Saved entries —
□ □ □ □ □
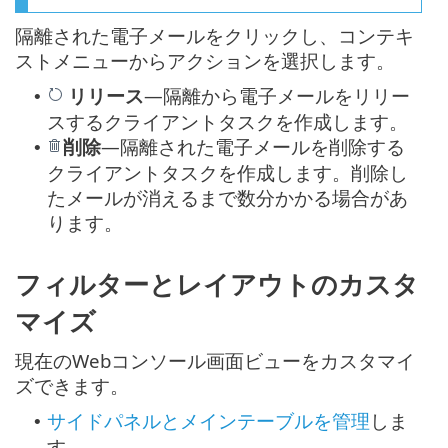
隔離された電子メールをクリックし、コンテキ
ストメニューからアクションを選択します。
リリース
—隔離から電子メールをリリー
•
スするクライアントタスクを作成します。
削除
—隔離された電子メールを削除する
•
クライアントタスクを作成します。削除し
たメールが消えるまで数分かかる場合があ
ります。
フィルターとレイアウトのカスタ
マイズ
現在のWebコンソール画面ビューをカスタマイ
ズできます。
サイドパネルとメインテーブルを管理
しま
•
す。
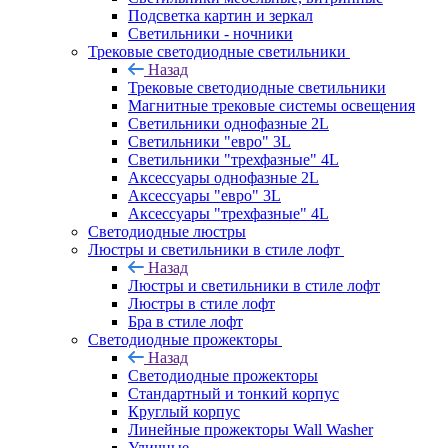
Подсветка картин и зеркал
Светильники - ночники
Трековые светодиодные светильники
Назад
Трековые светодиодные светильники
Магнитные трековые системы освещения
Светильники однофазные 2L
Светильники "евро" 3L
Светильники "трехфазные" 4L
Аксессуары однофазные 2L
Аксессуары "евро" 3L
Аксессуары "трехфазные" 4L
Светодиодные люстры
Люстры и светильники в стиле лофт
Назад
Люстры и светильники в стиле лофт
Люстры в стиле лофт
Бра в стиле лофт
Светодиодные прожекторы
Назад
Светодиодные прожекторы
Стандартный и тонкий корпус
Круглый корпус
Линейные прожекторы Wall Washer
Уличные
□ □ □ □ □
What the task asks —
All of the records above should be reproduced exactly, with the pictures left out.

Response to the task —
隔離された電子メールをクリックし、コンテキ
ストメニューからアクションを選択します。
リリース
—隔離から電子メールをリリー
•
スするクライアントタスクを作成します。
削除
—隔離された電子メールを削除する
•
クライアントタスクを作成します。削除し
たメールが消えるまで数分かかる場合があ
ります。
フィルターとレイアウトのカスタ
マイズ
現在のWebコンソール画面ビューをカスタマイ
ズできます。
サイドパネルとメインテーブルを管理
しま
•
す。
Подсветка картин и зеркал
Светильники - ночники
Трековые светодиодные светильники
Назад
Трековые светодиодные светильники
Магнитные трековые системы освещения
Светильники однофазные 2L
Светильники "евро" 3L
Светильники "трехфазные" 4L
Аксессуары однофазные 2L
Аксессуары "евро" 3L
Аксессуары "трехфазные" 4L
Светодиодные люстры
Люстры и светильники в стиле лофт
Назад
Люстры и светильники в стиле лофт
Люстры в стиле лофт
Бра в стиле лофт
Светодиодные прожекторы
Назад
Светодиодные прожекторы
Стандартный и тонкий корпус
Круглый корпус
Линейные прожекторы Wall Washer
Уличные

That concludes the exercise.